Turkish FM: Expelling FETO won't hurt anti-terror fight
Mevlut Cavusoglu says the Turkish army is not only made up of coup-plotters wearing military uniforms
Turkey’s foreign minister said Friday that dismissals from the Turkish army in the wake of the July 15 coup attempt will not harm the fight against Daesh, the PKK, and other terrorist organizations.
"Confining Turkey's fight against Daesh, the PKK, and other terrorist organizations to the dismissed generals results from ignorance, if there is no malicious intent,” Foreign Minister Mevlut Cavusoglu told foreign reporters in the capital Ankara.
When asked about U.S. commanders saying the removal of Turkish generals they had good relations with could harm Turkish-U.S anti-terrorist cooperation, Cavusoglu dismissed this as "nonsense."
The Turkish army is not only made up of coup-plotters wearing military uniforms, he added.
"They are not the only ones who have the ability to fight Daesh, the PKK, and other terrorist groups. If they [the U.S.] say, 'Only the parallel structure [FETO] members are fighting Daesh,' we vehemently reject this,” Cavusoglu said.
"If the U.S. asks, 'The rotten apples have been removed. Does the capacity of the army become weak, or are there any weaknesses in the fight against Daesh and other terrorist groups?' We will say, 'On the contrary, our army will be more reliable, dynamic, clear, and effective in the fight against terror when we remove these rotten coup-plotters from the army',” Cavusoglu said.
Additionally, he stated that Turkey never acts improperly in agreements between Turkey and the U.S.
U.S. National Intelligence Director James Clapper argued that Thursday that the dismissal of the pro-coup generals from the Turkish army may hinder the fight against Daesh.
Speaking at a security forum in Colorado, Clapper said, "It's having an effect, because it's affected all segments of the national security apparatus in Turkey."
"Many of our interlocutors have been purged or arrested," he added.
He also implied that the dismissals might cause problems for Turkish-U.S. cooperation on security issues.
Speaking at the same forum, Gen.
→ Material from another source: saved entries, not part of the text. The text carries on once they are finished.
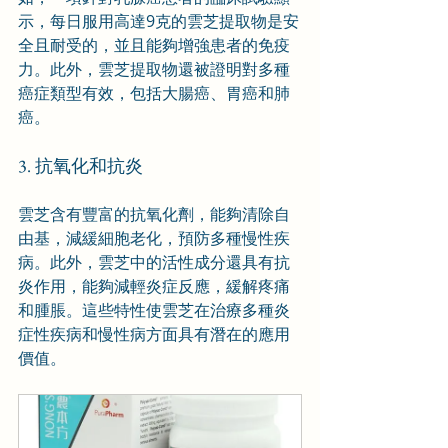
示，每日服用高達9克的雲芝提取物是安
全且耐受的，並且能夠增強患者的免疫
力。此外，雲芝提取物還被證明對多種
癌症類型有效，包括大腸癌、胃癌和肺
癌。
3. 抗氧化和抗炎
雲芝含有豐富的抗氧化劑，能夠清除自
由基，減緩細胞老化，預防多種慢性疾
病。此外，雲芝中的活性成分還具有抗
炎作用，能夠減輕炎症反應，緩解疼痛
和腫脹。這些特性使雲芝在治療多種炎
症性疾病和慢性病方面具有潛在的應用
價值。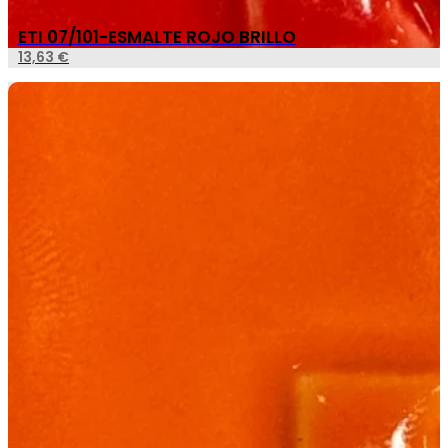
ETI 07/101-ESMALTE ROJO BRILLO
13,63
€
Joseph Votel, the head of U.S. Central Command, said that some officers the U.S. had relationships with have been imprisoned over suspected involvement in the foiled coup.
“We have certainly had relationships with a lot of Turkish leaders – military leaders in particular. I am concerned about what the impact is on those relationships as we continue,” he said.
Asked whether some of the leaders the U.S. has worked with are now in custody, he said, “Yes, I think some of them are in jail.”
The general, who leads the Pentagon’s operations in the Middle East, said Turkey is much more than just a place where the U.S. can “park our assets and launch them.”
“They have been integrated into many things that we are doing,” he said, noting Turkey’s contributions to anti-Daesh efforts and significant intelligence-sharing between the two countries on counter-terrorism.
He expressed concerns that in the long run that the failed coup and Ankara’s efforts to cleanse the military of coup supporters would have an effect on U.S. operations in the region.
“I am concerned that it will impact the level of cooperation and collaboration that we have with Turkey, which has been excellent frankly.”
Turkey has discharged at least 1,684 service members from the Armed Forces for their role in the July 15 failed coup, when a small faction of the military tried to overthrow the government. Along with the Chief of General Staff, the top commanders of the land, air, and naval forces kept their top positions at a Supreme Military Council meeting Thursday.
Asked about the ongoing prosecution of FETO-linked journalists, Cavusoglu said, "There are those who work for the media outlets of this same terror organization, [and were] not only involved in journalistic activities but also in several activities serving the parallel state, including fabricating evidence against third persons in many previous legal cases."
On Wednesday, Istanbul prosecutors ordered the detention of 47 former employees of Zaman daily, a newspaper until recently run by the U.S.-based preacher Fetullah Gulen’s network; 13 are now in custody.
The ex-employees are suspected of having links to the Fetullah Terrorist Organization/Parallel State Structure (FETO/PDY), according to police sources.
The government has said the coup attempt was carried out by Gulen-led Fetullah Terrorist Organization (FETO), resulting in the deaths of 246 people and injuring more than 2,100, leading to a nationwide probe to eliminate FETO sleeper cells that infiltrated into state institutions, including the judiciary and the army.
Fetullah Gulen, who heads the Fetullah Terrorist Organization according to the Turkish government, has been living in Pennsylvania since 1999.